One man credits himself with chasing Shepherd Market’s oldest trade indoors: Huseyin Ozer, founder of the Sofra restaurant chain. He arrived in the area in the late Eighties with a small loan and his eye on the corner location which remains his flagship. Yet the spot was also favoured by the area’s more long-standing professionals. His solution was to install Sofra’s trademark hanging flower baskets. By means of persistent overwatering, the pavements beneath were rendered useless to an activity reliant on make-up and careful presentation. “I was spending half my takings on flowers each month,” he says. “But it worked!” Such lateral thinking eventually won Huseyin thirty restaurants around Europe and a trademark black Lamborghini. His ambition is to have a corner cafe in heaven – but cannot be drawn on whether it will require the same founding techniques as Sofra Mayfair.
The area’s fulcrum is Berkeley Square. Its sloping geography, dense canopy and Georgian town houses present as a raffish cousin to the calm rationalism of Grosvenor Square. Traffic sluices around its broad corners in an echo of the postprandial racing laps performed by the Bentley Boys in the Twenties. Their twin homes were the Jack Barclay dealership and Morton’s Club. Both are still there; the first performing its original function and the second revived in a wan pastiche of its former self. The “Berkeley-Square lap” entered sufficiently into motoring mythology to be used by Ford for an advertising campaign in the Eighties.
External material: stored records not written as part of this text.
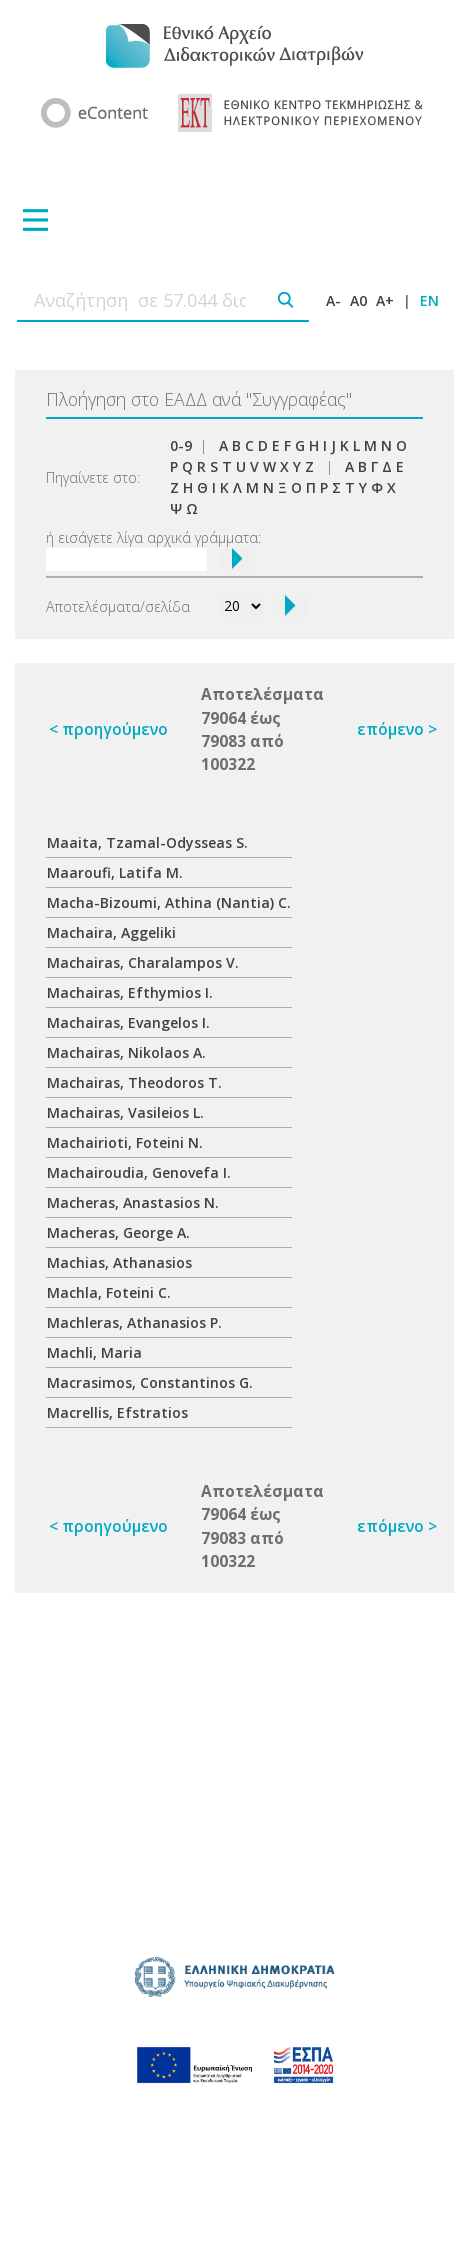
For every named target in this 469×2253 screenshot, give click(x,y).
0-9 (181, 445)
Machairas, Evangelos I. (128, 1022)
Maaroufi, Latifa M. (115, 872)
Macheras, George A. (118, 1232)
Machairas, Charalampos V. (143, 962)
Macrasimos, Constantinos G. (150, 1382)
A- (333, 300)
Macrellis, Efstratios (117, 1412)
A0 (358, 300)
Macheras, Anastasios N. (133, 1202)
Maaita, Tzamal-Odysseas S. (147, 842)
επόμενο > (397, 729)
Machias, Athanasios (119, 1262)
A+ (385, 300)
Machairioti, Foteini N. (125, 1142)
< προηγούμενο (108, 729)
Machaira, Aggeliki (111, 932)
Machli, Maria (94, 1352)
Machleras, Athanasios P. (134, 1322)
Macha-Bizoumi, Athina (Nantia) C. (169, 902)
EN (429, 300)
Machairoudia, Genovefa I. (139, 1172)
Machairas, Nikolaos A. (126, 1052)
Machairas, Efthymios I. (130, 992)
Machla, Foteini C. (109, 1292)
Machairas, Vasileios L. (125, 1112)
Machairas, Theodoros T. (134, 1082)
Across the square lies the place which most epitomised Mayfair’s international cachet. Founded by Mark Birley in 1963, Annabel’s Club was the sine-qua-non of fast living for nearly fifty years. “We got married in Castel’s,” reminisces on Mayfair regular, referring to Paris’s premium fleshpot. “But we met in Annabel’s.” The champagne was served in wine glasses to reduce trips to the bar. The starlit corner dance-floor perfectly curated towards the needs of a certain type of gentleman and his younger partner.
The floors above contained London’s most notorious casino, the Clermont Club; where scions of the aristocracy gambled away their patrimonies as tigers from the owner’s zoo strolled past. It is said that Sir David Stirling – co-founder of the Special Air Service – survived Rommel but was not so lucky at the Clermont Club. The eponymous Mayfair Set has since given its name to a documentary series about the period. Although snide and deterministic, its access to archive footage of Mayfair is compelling. If Annabel’s first history was shot through with tragedy – the Mayfair set left suicide and murder in its wake, as well as destitution – it has now been reborn as farce. Since its sale last decade, Annabel’s has been relaunched as a supercharged parody; a surreal, multi-story world complete with bouncers dressed as Tweedledum. Like Morton’s and a slew of other pretenders, its mission is rendered useless by the presence in Shepherd Market of Annabel’s true progeny: 5 Hertford St, opened by Robin Birley in 2012, whose massive social gravity is now felt across world.
Yet Mayfair’s many resident imitators will be able to trade happily on its name until the Apocalypse and beyond. The building crane has provided a hardy breed during these years of apparent political uncertainty, with entire blocks being rebuilt from the ground up. For an area with Mayfair’s centuries of bankability, Brexit is just another passing season.